__WORK INSTRUCTION__. Please report every line in the entries that contains the string "voor".

__Page-level text extractions__.
++++++++++

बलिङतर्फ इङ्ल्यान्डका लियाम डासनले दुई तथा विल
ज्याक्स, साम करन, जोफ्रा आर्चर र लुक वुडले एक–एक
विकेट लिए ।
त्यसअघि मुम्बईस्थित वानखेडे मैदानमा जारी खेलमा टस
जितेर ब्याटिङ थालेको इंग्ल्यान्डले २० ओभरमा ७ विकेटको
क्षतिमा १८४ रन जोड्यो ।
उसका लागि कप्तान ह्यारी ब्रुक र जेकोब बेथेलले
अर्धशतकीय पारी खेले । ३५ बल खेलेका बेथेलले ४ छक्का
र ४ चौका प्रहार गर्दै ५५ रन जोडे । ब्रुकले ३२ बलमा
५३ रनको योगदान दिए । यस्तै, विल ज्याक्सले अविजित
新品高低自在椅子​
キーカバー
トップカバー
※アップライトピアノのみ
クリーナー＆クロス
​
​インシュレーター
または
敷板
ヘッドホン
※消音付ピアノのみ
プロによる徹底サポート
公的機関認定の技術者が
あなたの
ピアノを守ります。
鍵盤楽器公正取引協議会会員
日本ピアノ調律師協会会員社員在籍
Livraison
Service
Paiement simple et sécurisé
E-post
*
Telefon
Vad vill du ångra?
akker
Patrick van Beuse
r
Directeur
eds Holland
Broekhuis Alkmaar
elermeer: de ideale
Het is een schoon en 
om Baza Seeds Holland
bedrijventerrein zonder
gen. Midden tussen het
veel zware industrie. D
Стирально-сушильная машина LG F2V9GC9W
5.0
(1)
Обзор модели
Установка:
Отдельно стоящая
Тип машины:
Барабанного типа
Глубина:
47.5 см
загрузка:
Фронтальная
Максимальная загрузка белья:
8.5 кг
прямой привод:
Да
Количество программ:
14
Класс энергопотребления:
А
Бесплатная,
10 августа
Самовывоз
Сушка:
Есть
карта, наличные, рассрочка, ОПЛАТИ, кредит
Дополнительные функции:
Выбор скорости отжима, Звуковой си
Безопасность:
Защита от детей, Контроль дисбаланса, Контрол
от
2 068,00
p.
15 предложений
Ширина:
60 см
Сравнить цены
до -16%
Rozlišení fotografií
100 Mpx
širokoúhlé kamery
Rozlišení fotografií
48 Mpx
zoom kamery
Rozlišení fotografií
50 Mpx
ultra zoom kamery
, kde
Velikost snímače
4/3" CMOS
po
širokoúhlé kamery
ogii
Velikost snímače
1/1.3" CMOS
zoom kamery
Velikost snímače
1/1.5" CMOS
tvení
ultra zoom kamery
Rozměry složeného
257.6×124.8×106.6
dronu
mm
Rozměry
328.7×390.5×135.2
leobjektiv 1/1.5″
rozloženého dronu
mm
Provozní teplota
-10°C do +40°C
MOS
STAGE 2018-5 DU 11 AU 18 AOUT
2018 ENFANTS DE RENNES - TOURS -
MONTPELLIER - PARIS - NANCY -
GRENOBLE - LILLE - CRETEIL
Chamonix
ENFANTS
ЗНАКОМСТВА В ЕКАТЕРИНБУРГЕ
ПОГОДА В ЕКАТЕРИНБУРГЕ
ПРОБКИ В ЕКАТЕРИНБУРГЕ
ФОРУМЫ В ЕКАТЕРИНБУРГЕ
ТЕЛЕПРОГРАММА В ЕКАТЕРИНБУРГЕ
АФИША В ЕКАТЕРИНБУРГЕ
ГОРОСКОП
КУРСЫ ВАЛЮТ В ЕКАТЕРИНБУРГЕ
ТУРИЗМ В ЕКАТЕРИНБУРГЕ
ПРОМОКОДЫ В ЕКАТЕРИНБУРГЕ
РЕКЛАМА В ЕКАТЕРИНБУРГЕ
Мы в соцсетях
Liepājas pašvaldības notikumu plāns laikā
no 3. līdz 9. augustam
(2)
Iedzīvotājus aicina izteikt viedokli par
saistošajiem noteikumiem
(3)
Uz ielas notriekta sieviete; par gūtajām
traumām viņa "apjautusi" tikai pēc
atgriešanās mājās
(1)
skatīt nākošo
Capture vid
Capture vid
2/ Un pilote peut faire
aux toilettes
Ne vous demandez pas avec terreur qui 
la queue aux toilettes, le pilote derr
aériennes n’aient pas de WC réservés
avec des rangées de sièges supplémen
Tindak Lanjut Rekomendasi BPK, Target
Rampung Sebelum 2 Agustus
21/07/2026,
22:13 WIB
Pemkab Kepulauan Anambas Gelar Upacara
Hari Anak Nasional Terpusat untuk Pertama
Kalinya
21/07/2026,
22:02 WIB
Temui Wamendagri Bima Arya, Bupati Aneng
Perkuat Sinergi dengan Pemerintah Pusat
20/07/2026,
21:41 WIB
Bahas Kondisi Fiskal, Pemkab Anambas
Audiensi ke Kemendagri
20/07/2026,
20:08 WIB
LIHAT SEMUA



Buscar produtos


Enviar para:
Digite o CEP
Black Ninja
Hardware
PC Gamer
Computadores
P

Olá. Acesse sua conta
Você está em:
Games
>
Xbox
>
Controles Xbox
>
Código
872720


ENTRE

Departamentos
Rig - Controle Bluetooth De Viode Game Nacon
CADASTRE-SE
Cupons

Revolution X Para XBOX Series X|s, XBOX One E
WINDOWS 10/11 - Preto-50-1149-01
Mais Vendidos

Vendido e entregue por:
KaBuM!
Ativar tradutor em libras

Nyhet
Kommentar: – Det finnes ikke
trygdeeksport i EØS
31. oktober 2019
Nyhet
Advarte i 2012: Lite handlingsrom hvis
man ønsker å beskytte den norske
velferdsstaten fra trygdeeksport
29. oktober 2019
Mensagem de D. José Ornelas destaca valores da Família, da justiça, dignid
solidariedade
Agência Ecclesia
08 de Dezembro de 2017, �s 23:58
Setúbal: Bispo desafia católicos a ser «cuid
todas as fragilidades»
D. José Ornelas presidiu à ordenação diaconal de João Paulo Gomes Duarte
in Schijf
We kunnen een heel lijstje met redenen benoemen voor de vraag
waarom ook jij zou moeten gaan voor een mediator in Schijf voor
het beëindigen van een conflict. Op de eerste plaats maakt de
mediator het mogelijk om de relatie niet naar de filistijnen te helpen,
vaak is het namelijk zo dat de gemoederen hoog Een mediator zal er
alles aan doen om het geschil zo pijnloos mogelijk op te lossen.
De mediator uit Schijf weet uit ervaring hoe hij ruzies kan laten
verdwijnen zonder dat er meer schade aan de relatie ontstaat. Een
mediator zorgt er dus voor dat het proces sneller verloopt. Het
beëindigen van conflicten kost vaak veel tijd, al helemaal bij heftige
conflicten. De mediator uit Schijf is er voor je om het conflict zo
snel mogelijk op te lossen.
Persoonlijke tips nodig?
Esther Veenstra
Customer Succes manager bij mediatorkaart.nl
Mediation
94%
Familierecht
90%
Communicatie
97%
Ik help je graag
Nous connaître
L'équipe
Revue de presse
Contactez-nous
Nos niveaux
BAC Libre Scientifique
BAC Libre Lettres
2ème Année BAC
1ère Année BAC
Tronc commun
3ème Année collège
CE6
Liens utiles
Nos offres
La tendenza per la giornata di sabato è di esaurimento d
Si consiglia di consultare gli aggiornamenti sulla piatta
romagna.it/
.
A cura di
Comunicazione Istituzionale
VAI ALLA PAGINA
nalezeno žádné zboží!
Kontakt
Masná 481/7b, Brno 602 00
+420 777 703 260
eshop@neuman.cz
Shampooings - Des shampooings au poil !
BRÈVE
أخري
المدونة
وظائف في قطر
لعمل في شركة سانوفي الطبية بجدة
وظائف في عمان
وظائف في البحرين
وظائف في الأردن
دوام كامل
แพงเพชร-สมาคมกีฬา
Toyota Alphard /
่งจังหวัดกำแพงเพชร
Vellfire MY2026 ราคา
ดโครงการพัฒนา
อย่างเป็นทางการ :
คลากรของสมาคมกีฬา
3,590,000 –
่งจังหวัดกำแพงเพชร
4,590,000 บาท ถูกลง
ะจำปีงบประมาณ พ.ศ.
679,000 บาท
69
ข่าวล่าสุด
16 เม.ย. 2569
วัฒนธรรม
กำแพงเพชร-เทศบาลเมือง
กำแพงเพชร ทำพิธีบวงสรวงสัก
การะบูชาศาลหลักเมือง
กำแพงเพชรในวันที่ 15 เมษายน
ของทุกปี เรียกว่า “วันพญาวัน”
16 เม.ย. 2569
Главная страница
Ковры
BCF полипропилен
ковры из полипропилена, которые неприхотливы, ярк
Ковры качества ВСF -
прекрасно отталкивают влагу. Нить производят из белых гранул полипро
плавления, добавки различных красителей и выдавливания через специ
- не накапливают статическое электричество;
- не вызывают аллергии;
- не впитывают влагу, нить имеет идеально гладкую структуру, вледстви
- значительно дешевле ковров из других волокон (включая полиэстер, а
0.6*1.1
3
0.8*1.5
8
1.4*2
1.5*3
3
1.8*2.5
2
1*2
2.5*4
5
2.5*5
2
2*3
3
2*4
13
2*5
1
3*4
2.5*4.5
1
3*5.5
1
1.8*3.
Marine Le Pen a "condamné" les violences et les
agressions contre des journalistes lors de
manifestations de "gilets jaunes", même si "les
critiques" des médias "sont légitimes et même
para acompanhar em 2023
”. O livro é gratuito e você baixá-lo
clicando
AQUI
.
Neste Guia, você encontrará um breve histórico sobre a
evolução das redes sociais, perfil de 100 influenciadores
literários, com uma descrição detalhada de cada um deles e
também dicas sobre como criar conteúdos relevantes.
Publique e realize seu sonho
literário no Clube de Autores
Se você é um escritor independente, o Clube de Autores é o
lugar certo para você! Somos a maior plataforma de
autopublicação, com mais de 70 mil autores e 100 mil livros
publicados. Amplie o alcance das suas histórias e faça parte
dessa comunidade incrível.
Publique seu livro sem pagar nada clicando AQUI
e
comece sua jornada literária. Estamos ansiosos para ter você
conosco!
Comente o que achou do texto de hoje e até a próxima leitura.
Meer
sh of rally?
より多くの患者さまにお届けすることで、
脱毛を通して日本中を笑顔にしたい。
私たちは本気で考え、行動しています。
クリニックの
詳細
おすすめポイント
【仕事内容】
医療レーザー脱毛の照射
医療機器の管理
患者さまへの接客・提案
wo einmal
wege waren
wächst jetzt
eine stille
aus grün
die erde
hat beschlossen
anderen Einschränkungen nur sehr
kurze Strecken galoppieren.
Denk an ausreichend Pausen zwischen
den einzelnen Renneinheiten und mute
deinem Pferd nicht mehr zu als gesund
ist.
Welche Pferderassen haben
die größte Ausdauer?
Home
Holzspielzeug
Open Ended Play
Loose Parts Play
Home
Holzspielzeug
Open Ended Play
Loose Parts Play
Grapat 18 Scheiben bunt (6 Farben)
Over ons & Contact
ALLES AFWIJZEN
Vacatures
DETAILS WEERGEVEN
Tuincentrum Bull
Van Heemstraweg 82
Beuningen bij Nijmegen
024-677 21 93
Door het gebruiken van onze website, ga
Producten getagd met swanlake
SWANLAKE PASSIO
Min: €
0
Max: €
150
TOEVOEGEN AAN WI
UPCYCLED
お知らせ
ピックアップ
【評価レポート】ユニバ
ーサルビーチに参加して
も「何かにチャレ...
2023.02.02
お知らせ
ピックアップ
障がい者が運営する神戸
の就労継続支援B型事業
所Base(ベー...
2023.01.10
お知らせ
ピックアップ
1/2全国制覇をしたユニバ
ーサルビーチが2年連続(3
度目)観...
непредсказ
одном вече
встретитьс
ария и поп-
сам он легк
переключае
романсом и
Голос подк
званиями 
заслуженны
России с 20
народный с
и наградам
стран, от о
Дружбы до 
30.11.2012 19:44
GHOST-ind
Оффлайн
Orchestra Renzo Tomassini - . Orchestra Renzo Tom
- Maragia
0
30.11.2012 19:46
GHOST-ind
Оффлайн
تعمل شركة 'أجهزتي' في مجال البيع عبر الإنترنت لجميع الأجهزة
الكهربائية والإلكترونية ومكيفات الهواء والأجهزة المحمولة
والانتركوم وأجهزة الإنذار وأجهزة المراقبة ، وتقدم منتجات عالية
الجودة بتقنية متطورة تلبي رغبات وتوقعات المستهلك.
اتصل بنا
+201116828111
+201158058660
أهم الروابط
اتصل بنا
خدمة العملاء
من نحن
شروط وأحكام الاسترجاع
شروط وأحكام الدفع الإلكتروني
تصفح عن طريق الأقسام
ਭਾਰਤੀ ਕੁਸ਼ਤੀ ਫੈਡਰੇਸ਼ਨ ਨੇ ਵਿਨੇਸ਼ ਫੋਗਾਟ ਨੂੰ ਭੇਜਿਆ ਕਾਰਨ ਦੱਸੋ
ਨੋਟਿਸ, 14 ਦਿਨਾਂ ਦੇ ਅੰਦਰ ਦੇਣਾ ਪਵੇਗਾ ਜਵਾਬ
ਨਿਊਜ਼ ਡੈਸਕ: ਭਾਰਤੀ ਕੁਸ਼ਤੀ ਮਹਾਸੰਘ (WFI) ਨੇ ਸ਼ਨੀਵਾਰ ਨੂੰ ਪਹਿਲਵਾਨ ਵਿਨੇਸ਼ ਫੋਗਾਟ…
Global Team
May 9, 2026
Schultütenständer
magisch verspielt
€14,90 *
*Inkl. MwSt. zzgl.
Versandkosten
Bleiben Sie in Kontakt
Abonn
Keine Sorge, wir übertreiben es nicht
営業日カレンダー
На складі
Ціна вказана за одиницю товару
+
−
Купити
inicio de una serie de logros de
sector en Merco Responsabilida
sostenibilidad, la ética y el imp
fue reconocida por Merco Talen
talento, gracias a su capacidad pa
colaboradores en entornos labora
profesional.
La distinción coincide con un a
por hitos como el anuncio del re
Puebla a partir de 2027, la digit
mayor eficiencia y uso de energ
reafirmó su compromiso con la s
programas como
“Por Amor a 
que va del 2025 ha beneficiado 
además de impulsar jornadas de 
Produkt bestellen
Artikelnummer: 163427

++++++++++

__EXERCISE RESULT__.
We kunnen een heel lijstje met redenen benoemen voor de vraag
waarom ook jij zou moeten gaan voor een mediator in Schijf voor
mediator zorgt er dus voor dat het proces sneller verloopt. Het
conflicten. De mediator uit Schijf is er voor je om het conflict zo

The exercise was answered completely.